What to do in TYRE
When in Tyre you need to visit the three main zones that divide the Coast Nature Reserve:
- – The Tourism zone (public beaches, the old city and Souks, the ancient port)
- – The Agricultural and Archaeological zone
- – The Conservation zone that includes the Phoenician springs of Ras El Ain
Due to its diverse flora and fauna, the reserve is a designated Ramsar Site. It is an important nesting site for migratory birds and the endangered Loggerhead and green sea turtle and the shelter of the Arabian spiny mouse and many other important creatures (including wall lizards, common pipistrelle, and European badger) Another authentic feel of the city is to take a stroll near the old port area and get lost in its narrow streets and old houses, take a look at the old shops, talk to the locals and perhaps hear from them some stories about the history of this great city. Aside from her unforgettable maritime experiences, the city has much to offer the lovers of history and archaeology. You will surely be amazed by the charm of this old port city.
THE OLD SOUKS
If you’d like to take a look at the old souks and shops of sour, then this is the place to spend some time in.

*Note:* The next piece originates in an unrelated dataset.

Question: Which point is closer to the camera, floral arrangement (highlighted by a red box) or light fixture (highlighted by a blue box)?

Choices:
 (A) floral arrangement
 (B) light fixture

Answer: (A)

You can walk around and take a look at the old shops, talk to the locals and perhaps hear from them some stories about the history of this great city and their everyday lives.
TYRE COAST NATURE RESERVE
The Reserve is the biggest and most beautiful remaining sandy beach in Lebanon. It is characterized by its ecological, marine and coastal ecosystem. In addition, it is an important nesting site for migratory birds and the threatened sea turtles.
TYRE FISHING HARBOR AND SOUQS
Small, but bustling with activity, the fishing harbor is the most picturesque part of Tyre, with its brightly colored wooden boats and old-fashioned boat repair shops.

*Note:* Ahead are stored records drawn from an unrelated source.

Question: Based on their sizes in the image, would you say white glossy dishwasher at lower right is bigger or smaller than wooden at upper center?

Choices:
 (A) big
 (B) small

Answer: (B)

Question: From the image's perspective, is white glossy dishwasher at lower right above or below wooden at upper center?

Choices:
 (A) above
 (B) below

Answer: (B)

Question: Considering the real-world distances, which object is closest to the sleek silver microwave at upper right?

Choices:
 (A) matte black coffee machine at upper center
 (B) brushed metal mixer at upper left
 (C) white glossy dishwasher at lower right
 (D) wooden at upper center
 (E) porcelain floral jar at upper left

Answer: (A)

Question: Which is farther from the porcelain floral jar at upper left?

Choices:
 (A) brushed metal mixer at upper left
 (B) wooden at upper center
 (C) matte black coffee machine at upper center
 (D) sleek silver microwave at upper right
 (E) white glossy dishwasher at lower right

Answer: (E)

AL-BASS ARCHAEOLOGICAL SITE
This sprawling site lies 2km east of the Al-Mina site. Just past the entrance is a vast funerary complex, with hundreds of ornate stone and marble sarcophagi.
AL-MINA ARCHAEOLOGICAL SITE
Dating to the third millennium BC, these atmospheric ruins cover a large area leading down to an ancient submerged harbor. Highlights include a street paved with geometrical Roman and Byzantine mosaics.
The size of this Cathedral is a testament to the importance of Tyre under the Crusaders, who built their cathedral soon after they occupied the city in 1124 AD.